Abracadabra

                   

Yesterday was a challenging day. I received news that my latest blood tests showed extremely low electrolyte levels (for those new to the blog, I have a kidney condition that I try not to whinge too much about. Sometimes I’m successful, sometimes not) and this immediately sent me into a panic spiral largely characterized by moping about while obsessively wringing my hands and shaking my fists impotently skyward.

I stopped by to see Adam at work and LO! more bad news of the business variety and more panicking and hand-wringing and fist-shaking.

As the day worn on I managed to get my head out of my arse and talk myself down from this panicked, “Everything is going wrong our baby isn’t getting what it needs and we’re going to end up homeless and alone” circuitous train of thoughts running through my head, and I did what I always do when I’m stressed, I made a PLAN.

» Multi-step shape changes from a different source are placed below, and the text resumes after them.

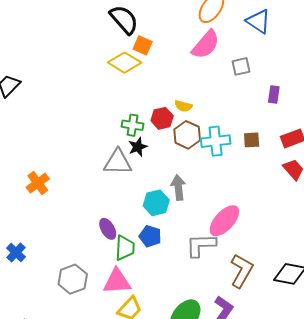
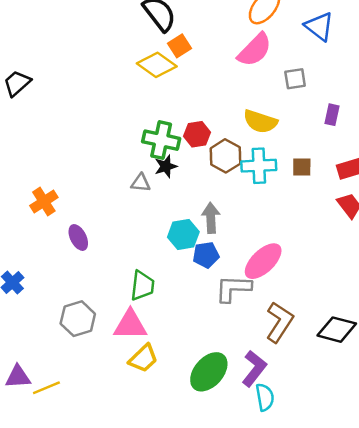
orange square: (143, 45) -> (180, 46), turned 30
yellow semicircle: (183, 106) -> (260, 122), moved, size x1.6
green cross: (132, 125) -> (161, 140), size x1.4
gray triangle: (118, 162) -> (141, 183), size x0.6
purple ellipse: (108, 229) -> (78, 238), moved
blue pentagon: (150, 236) -> (206, 255), moved, turned -30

Plans are my own personal talisman, if I have a plan, suddenly everything is ok, even if that plan reads simply “Stop panicking.”

Yesterday my plan was a little more involved, consisting of a phone call to my Nephrologist and a schedule for more massive doses of medications and increased monitoring and the potential for weekly IV’s (but we hope it won’t get to that point) and then besides the medication, the plan included several deep breaths as well as a silent incantation of “Everything is going to be fine. Everything is going to be fine.”

Because it will be, right? It has to be.

Last night Adam and I were discussing things like what to do with his business and our finances, and what life is going to look like in the next year with one income instead of two. Perhaps it was the way my voice kept creeping up into the upper registers or my anxious hand gestures or the way I ended every sentence with “Yes, but what are we going to dooo?” but he somehow picked up on my panic (intuitive man, this one).

In a surprisingly sincere gesture for someone who spends 98% of his time joking, Adam looked at me and said, “Let me worry about the business stuff, you just focus on growing a healthy baby.”

And I waited half a beat for some sort of joke about “…and bigger boobs too” or “…and by business stuff I meant business time” or some such Adam-style rejoinder, but none came. Just that same calm, resolved look.

                     

It occurred to me that I wasn’t the only one with a plan. In our own way we are both trying to cobble together some idea of what life will look like in 5 months, and although we weren’t waiting until I became pregnant to make big life decisions about the business and moving and buying a house, something about situations like these seems to invite just that sort of change. If not now, your reasoning goes, when?

As all of this was running through my head, I looked at him, this man I’ve loved for ten years and I decided that yes, okay. Let’s go along with your plan.

I’ll let him worry about the business stuff, confident that he is fully capable of making decisions in the best interests of our little family, and I will worry about the baby stuff, confident that he trusts me to make decisions in the best interests of myself and our son or daughter.

And surprise surprise, today I feel much better. And it seems that our two-fold plan has pleased the gods or goddesses, because LO! when I went to take a washcloth off the shelf this morning, something shiny slipped out and fell to the floor. Picking it up, I realized it was my wedding ring, the one I lost four days ago.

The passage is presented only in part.